Matched filter and signal-to-noise for a periodic template

While playing with the find_inspiral.py optimal match filter script from the LIGO Open Science Center I rewrote it for a simpler purpose of a purely periodic gravitational wave, similar to those emitted by slightly deformed rotating neutron stars. This example shows the simplest matched filter - the Fourier transform - and defines the signal-to-noise ratio from the matched filter (using the actual signal as a filter), to an signal-to-noise estimate.

Sample data and the signal may be generated as follows:

"""
Gaussian noise with a sinusoidal signal added 
"""
import numpy as np
import matplotlib.pyplot as plt

fs = 4096           # sampling rate [Hz]  
T = 4               # duration [s]
amp = 0.1           # amplitude of the sinusoid 
ome = 13            # frequency of the signal 

N = T*fs            # total number of points 

# time interval spaced with 1/fs 
t = np.arange(0, T, 1./fs)
 
# white noise 
noise = np.random.normal(size=t.shape)

# sinusoidal signal with amplitude amp
template = amp*np.sin(ome*2*np.pi*t)
 
# data: signal (template) with added noise 
data = template + noise

plt.figure()
plt.plot(t, data, '-', color="grey")
plt.plot(t, template, '-', color="white", linewidth=2)
plt.xlim(0, T)
plt.xlabel('time')
plt.ylabel('data = signal + noise')
plt.grid(True)
 
plt.savefig("gaussian_noise_w_signal.png", format="png", bbox_inches="tight")

The resulting figure is

gaussian noise plus signal

The signal is hidden so deep in the noise that it’s not at all apparent that it actually is there. Fortunarely, we have several techniques to try and find out whether the signal is present in the noisy data or not. One of the most powerful is the matched filter method.
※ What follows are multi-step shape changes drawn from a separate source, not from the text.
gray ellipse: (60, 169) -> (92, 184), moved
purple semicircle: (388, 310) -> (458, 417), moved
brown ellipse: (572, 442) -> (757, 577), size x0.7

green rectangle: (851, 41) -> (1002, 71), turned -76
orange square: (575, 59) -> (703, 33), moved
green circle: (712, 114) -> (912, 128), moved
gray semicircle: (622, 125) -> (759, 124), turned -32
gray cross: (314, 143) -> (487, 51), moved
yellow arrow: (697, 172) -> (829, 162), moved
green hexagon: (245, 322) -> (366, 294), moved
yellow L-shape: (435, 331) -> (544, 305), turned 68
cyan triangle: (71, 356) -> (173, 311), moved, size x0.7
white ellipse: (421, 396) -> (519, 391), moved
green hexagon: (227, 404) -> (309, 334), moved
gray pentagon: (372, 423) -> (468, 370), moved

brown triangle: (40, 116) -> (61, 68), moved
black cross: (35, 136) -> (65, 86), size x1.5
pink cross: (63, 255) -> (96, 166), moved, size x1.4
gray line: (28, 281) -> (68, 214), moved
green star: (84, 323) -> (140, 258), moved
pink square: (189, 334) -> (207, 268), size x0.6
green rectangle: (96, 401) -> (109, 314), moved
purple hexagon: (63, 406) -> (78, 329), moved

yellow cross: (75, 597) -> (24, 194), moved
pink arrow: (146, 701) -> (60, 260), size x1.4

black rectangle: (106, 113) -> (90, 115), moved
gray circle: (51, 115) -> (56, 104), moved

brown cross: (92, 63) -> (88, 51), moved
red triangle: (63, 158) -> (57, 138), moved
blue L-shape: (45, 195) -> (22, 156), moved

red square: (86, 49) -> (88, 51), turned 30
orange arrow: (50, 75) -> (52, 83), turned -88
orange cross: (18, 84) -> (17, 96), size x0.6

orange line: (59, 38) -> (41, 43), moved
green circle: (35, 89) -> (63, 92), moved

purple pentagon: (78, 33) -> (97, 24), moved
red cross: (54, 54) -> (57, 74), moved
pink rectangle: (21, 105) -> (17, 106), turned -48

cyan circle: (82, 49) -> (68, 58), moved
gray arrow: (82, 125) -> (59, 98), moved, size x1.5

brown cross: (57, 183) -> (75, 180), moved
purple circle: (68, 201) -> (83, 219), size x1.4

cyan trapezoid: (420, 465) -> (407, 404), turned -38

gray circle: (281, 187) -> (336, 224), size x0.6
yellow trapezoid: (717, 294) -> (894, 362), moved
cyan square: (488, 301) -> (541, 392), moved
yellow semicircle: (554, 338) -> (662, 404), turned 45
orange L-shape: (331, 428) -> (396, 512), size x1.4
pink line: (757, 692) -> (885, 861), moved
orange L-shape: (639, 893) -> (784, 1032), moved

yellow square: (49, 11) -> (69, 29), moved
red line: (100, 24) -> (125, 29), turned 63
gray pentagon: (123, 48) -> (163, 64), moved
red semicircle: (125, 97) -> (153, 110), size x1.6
The case of a sinusoidal signal is informative, because the matched filter is just the Fourier transform.

"""
Discrete Fourier transform of the signal in noise 
"""

# FFT of the template and the data (not normalized)  
template_fft = np.fft.fft(template)
data_fft = np.fft.fft(data)

# Sampling frequencies up to the Nyquist limit (fs/2)  
sample_freq = np.fft.fftfreq(t.shape[-1], 1./fs)

# FT power 
plt.figure()
plt.plot(sample_freq, np.abs(template_fft)/np.sqrt(fs), color="red", alpha=0.5, linewidth=4)
plt.plot(sample_freq, np.abs(data_fft)//np.sqrt(fs), color="grey")

# taking positive spectrum only: plt.xlim(0, np.max(sample_freq)) 
# peak closeup:   
plt.xlim(0, 4*ome)
plt.xlabel('Frequency bins')
plt.ylabel('FT power')
plt.grid(True)

plt.savefig("fft_gaussian_noise_w_signal.png", format="png", bbox_inches="tight")

The method np.fft.fftfreq conveniently produces the frequency bins in cycles per unit of the sample spacing up to the half of the sampling frequency (the Nyquist frequency). We get

gaussian noise plus signal

One may also have a look at the spectrum density of the data and compare it with the pure signal. Instad of the power spectral density, the amplitude spectral density is used in the GW data analysis, because what is measured is the GW strain amplitude. ASD is the square root of the PSD.

"""
Power and amplitude spectral density using plt.psd
"""

# Power spectrum density of the data and the signal template  
power_data, freq_psd = plt.psd(data, Fs=fs, NFFT=fs, visible=False)
power, freq = plt.psd(template, Fs=fs, NFFT=fs, visible=False)

plt.figure()
# sqrt(power_data) - amplitude spectral density (ASD)
plt.loglog(freq_psd, np.sqrt(power_data), 'gray')
plt.loglog(freq, np.sqrt(power), color="red", alpha=0.5, linewidth=3)

# range is from 0 to the Nyquist frequency
plt.xlim(0, fs/2)

plt.xlabel('Frequency (Hz)')
plt.ylabel('Amplitude spectral density (ASD)')
plt.grid(True)

plt.savefig("amplitude_spectrum.png", format="png", bbox_inches="tight")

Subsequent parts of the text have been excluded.